Introduction / Context:
This question combines combinations and probability in a selection problem involving boys and girls. You are asked to find the probability that a randomly chosen group of five people contains at least two girls. Such problems are standard in aptitude tests and train you to think in terms of counting favorable combinations and using complements when convenient.

Given Data / Assumptions:

• Number of boys = 5.
• Number of girls = 4.
• Total people = 9.
• We select 5 people at random from these 9.
• We want groups that contain at least two girls.

Concept / Approach:
The total number of ways to select any 5 people from 9 is 9C5. Instead of counting all cases with at least two girls directly, it is simpler to use the complement rule: At least two girls = Total groups - (groups with zero girls + groups with exactly one girl). We compute each of these counts using combinations and then convert the result into a probability.

Step-by-Step Solution:
Step 1: Total number of groups of 5 from 9 people = 9C5. 9C5 = 9 * 8 * 7 * 6 / (4 * 3 * 2 * 1) = 126. Step 2: Count groups with zero girls (all boys). To have zero girls, we must choose all 5 people from the 5 boys: this is 5C5 = 1 group. Step 3: Count groups with exactly one girl. Choose 1 girl from 4: 4C1 = 4. Choose the remaining 4 members from the 5 boys: 5C4 = 5. So groups with exactly one girl = 4 * 5 = 20. Step 4: Total groups with fewer than two girls = 1 + 20 = 21. Step 5: Groups with at least two girls = total groups minus these = 126 - 21 = 105. Step 6: Probability of at least two girls = 105 / 126. Step 7: Simplify 105 / 126 by dividing numerator and denominator by 21 to get 5 / 6.
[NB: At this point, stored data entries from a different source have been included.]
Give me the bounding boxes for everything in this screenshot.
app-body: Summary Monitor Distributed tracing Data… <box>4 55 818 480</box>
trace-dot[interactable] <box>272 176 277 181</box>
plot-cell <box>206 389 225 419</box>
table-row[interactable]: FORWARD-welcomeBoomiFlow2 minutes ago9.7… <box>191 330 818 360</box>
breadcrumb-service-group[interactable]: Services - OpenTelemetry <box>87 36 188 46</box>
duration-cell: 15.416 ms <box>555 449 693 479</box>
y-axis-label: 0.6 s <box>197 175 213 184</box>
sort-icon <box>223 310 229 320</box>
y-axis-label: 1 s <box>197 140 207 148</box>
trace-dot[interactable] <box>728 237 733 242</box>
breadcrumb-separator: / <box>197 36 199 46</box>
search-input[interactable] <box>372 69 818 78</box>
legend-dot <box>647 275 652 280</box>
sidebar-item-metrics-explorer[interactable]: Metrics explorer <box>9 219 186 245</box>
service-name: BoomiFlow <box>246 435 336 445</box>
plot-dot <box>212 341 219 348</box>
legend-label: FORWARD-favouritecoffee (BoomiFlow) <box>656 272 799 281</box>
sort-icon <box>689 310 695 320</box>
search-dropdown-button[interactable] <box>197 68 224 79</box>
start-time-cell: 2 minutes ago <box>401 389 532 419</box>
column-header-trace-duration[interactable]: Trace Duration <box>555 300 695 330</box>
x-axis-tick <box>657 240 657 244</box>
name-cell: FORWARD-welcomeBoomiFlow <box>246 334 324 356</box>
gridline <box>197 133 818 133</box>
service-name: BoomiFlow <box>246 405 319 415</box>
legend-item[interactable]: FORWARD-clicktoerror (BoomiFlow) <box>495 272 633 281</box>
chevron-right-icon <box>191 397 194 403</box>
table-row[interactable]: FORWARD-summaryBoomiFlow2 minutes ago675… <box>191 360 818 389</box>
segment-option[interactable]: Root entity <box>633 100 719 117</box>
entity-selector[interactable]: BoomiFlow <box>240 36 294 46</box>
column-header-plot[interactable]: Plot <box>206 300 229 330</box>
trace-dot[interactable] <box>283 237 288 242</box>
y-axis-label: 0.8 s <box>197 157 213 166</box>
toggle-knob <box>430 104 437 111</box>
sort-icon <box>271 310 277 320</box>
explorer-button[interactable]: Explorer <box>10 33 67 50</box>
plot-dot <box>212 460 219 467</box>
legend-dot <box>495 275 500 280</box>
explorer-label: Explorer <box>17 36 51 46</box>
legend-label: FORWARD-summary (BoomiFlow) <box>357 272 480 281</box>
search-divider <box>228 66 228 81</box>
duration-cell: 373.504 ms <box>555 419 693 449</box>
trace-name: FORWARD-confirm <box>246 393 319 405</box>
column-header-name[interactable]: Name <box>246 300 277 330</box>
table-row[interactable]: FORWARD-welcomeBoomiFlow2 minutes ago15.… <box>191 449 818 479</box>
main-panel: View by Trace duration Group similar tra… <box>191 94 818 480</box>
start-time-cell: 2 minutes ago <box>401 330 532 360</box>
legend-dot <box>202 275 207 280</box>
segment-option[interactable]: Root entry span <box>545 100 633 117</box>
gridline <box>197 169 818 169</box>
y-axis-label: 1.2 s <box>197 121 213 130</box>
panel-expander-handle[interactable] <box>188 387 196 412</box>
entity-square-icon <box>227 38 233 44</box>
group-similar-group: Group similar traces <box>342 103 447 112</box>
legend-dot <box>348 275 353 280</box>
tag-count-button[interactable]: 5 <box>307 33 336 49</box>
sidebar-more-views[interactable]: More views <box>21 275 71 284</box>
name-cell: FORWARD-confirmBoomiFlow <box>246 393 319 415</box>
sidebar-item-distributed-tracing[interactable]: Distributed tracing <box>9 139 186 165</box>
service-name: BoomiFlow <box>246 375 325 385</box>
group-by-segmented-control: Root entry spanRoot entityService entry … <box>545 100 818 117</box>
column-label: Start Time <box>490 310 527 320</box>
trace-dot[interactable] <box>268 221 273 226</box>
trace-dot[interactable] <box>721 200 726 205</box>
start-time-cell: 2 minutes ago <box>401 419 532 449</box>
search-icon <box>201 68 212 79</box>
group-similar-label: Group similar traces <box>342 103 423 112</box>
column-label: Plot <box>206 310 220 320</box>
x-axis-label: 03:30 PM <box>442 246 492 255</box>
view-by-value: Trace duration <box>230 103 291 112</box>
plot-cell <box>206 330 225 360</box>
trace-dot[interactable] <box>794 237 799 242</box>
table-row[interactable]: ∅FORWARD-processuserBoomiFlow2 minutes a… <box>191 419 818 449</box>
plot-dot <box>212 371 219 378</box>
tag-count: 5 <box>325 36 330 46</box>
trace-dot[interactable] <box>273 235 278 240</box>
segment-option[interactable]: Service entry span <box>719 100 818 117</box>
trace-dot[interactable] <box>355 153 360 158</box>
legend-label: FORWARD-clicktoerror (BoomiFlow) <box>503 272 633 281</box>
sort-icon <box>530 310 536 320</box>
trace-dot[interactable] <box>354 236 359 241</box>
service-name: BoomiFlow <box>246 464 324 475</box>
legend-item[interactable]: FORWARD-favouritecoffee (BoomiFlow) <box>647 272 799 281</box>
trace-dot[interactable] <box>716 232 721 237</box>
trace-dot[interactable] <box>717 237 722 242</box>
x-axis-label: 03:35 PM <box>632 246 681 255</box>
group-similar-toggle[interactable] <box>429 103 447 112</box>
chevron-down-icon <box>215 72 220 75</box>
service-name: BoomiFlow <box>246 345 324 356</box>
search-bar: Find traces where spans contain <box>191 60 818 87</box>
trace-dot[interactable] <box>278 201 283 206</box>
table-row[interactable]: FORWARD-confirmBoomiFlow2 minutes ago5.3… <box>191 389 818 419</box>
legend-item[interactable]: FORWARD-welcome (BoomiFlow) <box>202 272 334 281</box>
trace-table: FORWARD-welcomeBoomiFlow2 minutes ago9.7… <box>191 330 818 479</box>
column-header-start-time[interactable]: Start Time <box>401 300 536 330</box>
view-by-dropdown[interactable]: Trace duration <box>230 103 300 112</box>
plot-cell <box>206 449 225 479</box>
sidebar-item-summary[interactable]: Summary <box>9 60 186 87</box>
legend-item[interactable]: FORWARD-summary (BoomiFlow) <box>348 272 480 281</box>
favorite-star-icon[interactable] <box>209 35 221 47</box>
Verification / Alternative check:
You can cross check by explicitly listing the possible numbers of girls in the group: 2, 3, or 4. Then compute:

• Exactly two girls: 4C2 * 5C3.
• Exactly three girls: 4C3 * 5C2.
• Exactly four girls: 4C4 * 5C1.

Adding these three values and dividing by 9C5 also gives 5/6. This second method confirms that the complementary counting approach is consistent and accurate.

Why Other Options Are Wrong:
Option 2/3, option 3/5, and option 11/18 are all less than the true probability and arise from various partial counts or missing cases. Option 7/9 is larger than 5/6 and would imply that almost all groups meet the condition, which is not correct. None of these values agree with the complete combination counting or the complement approach, while 5/6 does.

Common Pitfalls:
A frequent mistake is to misinterpret at least two girls as exactly two girls, ignoring cases with three or four girls. Another common error is to forget to subtract both zero girls and one girl cases when using the complement method. Also, when working quickly, students sometimes calculate 9C5 incorrectly, which then affects every subsequent ratio. Careful use of combinations and explicit consideration of all relevant cases can prevent these errors.

Final Answer:
The probability that a randomly chosen group of five people contains at least two girls is 5/6.